### Task instructions
The answer must consist of every line from the entries below that contains the word "Team".

┌─ Given records

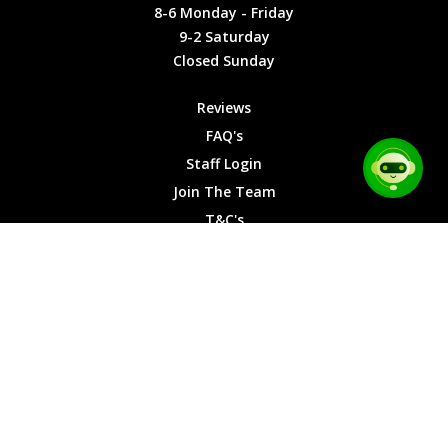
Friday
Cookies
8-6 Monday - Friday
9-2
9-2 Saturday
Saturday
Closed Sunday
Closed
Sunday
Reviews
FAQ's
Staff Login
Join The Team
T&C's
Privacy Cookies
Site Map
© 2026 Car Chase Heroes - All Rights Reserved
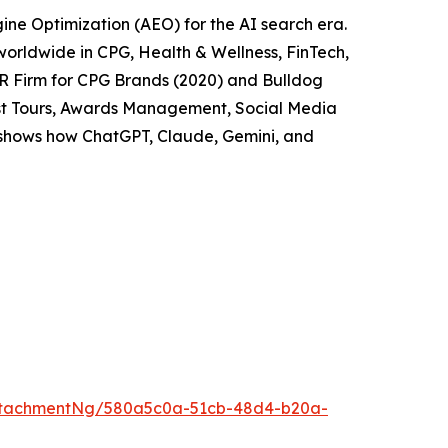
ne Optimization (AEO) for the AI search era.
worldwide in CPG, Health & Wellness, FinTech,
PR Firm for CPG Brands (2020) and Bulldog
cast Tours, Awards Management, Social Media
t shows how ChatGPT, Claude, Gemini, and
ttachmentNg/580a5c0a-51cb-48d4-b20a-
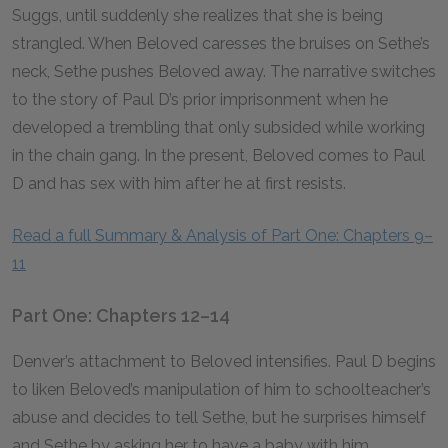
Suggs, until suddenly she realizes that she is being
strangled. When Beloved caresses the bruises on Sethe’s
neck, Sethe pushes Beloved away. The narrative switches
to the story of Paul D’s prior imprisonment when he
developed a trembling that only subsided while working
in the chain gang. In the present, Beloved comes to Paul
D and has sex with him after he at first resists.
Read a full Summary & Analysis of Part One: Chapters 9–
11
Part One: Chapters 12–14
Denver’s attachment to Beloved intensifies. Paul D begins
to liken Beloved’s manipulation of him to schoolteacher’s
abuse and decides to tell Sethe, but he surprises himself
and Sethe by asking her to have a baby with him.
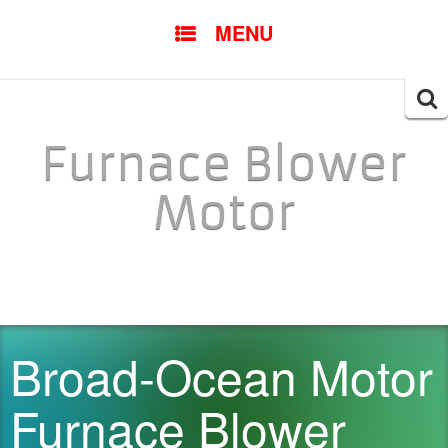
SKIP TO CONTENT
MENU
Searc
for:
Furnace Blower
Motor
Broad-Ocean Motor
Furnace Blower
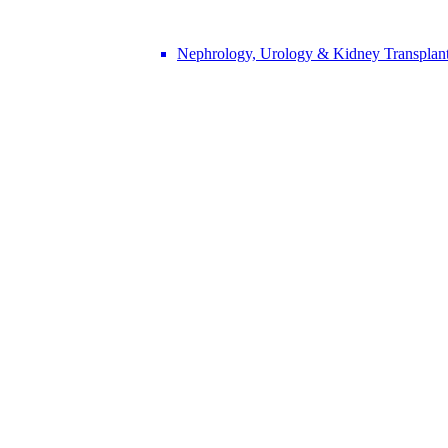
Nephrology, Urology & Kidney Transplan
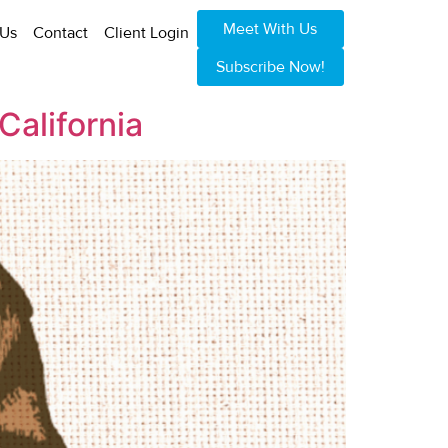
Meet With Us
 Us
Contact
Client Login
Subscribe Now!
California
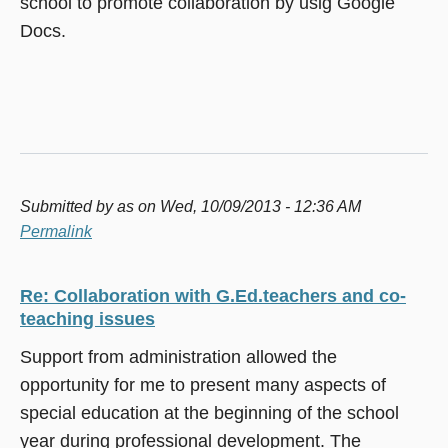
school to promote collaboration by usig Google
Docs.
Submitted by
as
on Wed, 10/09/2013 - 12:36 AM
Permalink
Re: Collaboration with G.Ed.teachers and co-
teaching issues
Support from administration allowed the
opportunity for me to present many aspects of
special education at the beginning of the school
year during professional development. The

└─
┌─ Given records

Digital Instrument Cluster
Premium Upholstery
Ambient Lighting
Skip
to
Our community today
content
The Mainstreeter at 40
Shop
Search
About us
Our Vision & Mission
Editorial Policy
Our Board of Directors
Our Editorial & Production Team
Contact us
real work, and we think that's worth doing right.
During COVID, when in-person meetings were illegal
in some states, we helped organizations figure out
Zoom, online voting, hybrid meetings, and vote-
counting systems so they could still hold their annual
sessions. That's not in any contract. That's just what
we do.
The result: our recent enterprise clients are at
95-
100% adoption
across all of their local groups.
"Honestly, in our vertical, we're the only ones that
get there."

└─
┌─ Given records

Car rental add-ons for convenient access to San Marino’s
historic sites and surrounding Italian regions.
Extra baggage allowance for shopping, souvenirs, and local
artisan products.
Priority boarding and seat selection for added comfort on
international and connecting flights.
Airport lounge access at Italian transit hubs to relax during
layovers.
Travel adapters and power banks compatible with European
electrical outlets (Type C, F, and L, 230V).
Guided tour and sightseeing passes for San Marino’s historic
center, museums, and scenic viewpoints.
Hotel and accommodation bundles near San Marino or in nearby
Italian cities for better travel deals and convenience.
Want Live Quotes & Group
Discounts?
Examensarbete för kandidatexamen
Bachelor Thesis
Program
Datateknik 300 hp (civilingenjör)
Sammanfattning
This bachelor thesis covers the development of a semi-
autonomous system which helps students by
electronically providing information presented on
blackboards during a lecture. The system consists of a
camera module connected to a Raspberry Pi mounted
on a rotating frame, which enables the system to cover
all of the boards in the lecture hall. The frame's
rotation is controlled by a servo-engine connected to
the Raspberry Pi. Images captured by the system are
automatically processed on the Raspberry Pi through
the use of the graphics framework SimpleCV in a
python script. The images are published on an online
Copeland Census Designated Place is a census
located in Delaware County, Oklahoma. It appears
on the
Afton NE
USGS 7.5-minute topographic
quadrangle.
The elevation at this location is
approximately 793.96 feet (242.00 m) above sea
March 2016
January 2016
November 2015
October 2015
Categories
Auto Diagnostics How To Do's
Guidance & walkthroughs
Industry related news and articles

└─

### Task solution
Join The Team
Our Editorial & Production Team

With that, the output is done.